Discovery and therapeutic values of mesenchymal stem cells
MSC derivation
Mesenchymal stem cells are defined by two features: the ability to undergo sustained proliferation in vitro, and the potential to give rise to cells of mesenchymal lineages, including osteocytes, chondrocytes, and adipocytes [49, 50]. Most of our knowledge of MSC is obtained from cultures of the cells in vitro. Friedenstein et al. first cultured fibroblast precursor cells isolated from mouse bone marrow in 1976. The cells were adherent to a plastic surface and were able to differentiate into osteoblasts, adipocytes, and chondrocytes in vitro [51, 52]. Cells with similar phenotype were identified from cultures of human bone marrow cells [53] and more recently from many other sources, including fat, umbilical cord, scalp, placenta, and exfoliated deciduous teeth in humans and other species [54–59]. The cells are generated by a variety of methods in culture medium supplemented with bovine or human serum to obtain plastic-adherent, spindle-shaped, and fibroblast-looking cells. A large number of cells can be achieved after several passages. The culture-derived mesenchymal cells are highly heterogeneous, and some of the cells possess mesenchymal stem cell properties. There are no specific markers to distinguish mesenchymal stem cells from the rest of stromal cells, and virtually all published results are obtained from cultured cells, with different methods of isolation and expansion. At present, MSC are defined by a combination of physical, phenotypical, and functional properties.

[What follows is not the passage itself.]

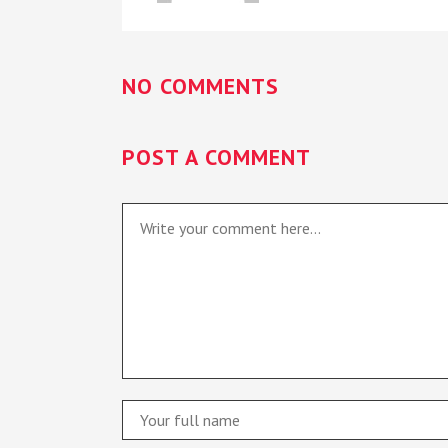
NO COMMENTS
POST A COMMENT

Nomenclature and criteria to define MSC
To clarify nomenclature and promote comparison and contrast of study outcomes, the Mesenchymal and Tissue Stem Cell Committee of the International Society for Cellular Therapy (ISCT) published a position statement in 2005 suggesting that “the fibroblast-like plastic-adherent cells, regardless of the tissue from which they are isolated, be termed multipotent mesenchymal stromal cells, while the term mesenchymal stem cells is used only for cells that meet the specific stem cell criteria. The widely recognized acronym, MSC, may be used for both mesenchymal stromal cells and mesenchymal stem cells” [60]. Investigators are encouraged to define MSC in specific studies. More recently, another position statement from ISCT provided minimal criteria for defining human multipotent mesenchymal stromal cells as follows: “First, MSC must be plastic-adherent when maintained in standard culture conditions. Second, MSC must express CD105, CD73 and CD90, and lack expression of CD45, CD34, CD14 or CD11b, CD79α or CD19 and HLA-DR surface molecules. Third, MSC must differentiate to osteoblasts, adipocytes and chondroblasts in vitro” [61]. These criteria set the standard for cell-surface determinants and phenotype of human MSC.
MSC origin and function
Despite the well-characterized properties of MSC in vitro, the exact origin, physiological function, and development of MSC in vivo have remained elusive. Very recently, using the technique of genetic marking and lineage tracing in mice, Takashima et al. showed the surprising results that during early embryogenesis, the first wave of MSC is derived from neuroepithelium and neural crest rather than mesoderm. However, MSC derived from this pathway are transient and are replaced by MSC from other unidentified sources later in the development. By 4 weeks of age, neuroepithelium- and neural-crest-derived MSC constitute an insignificant portion of MSC isolated from bone tissue. The number of MSC decreases with age [62]. That study demonstrates convincingly that MSC are actually present in vivo rather than an in vitro culture product.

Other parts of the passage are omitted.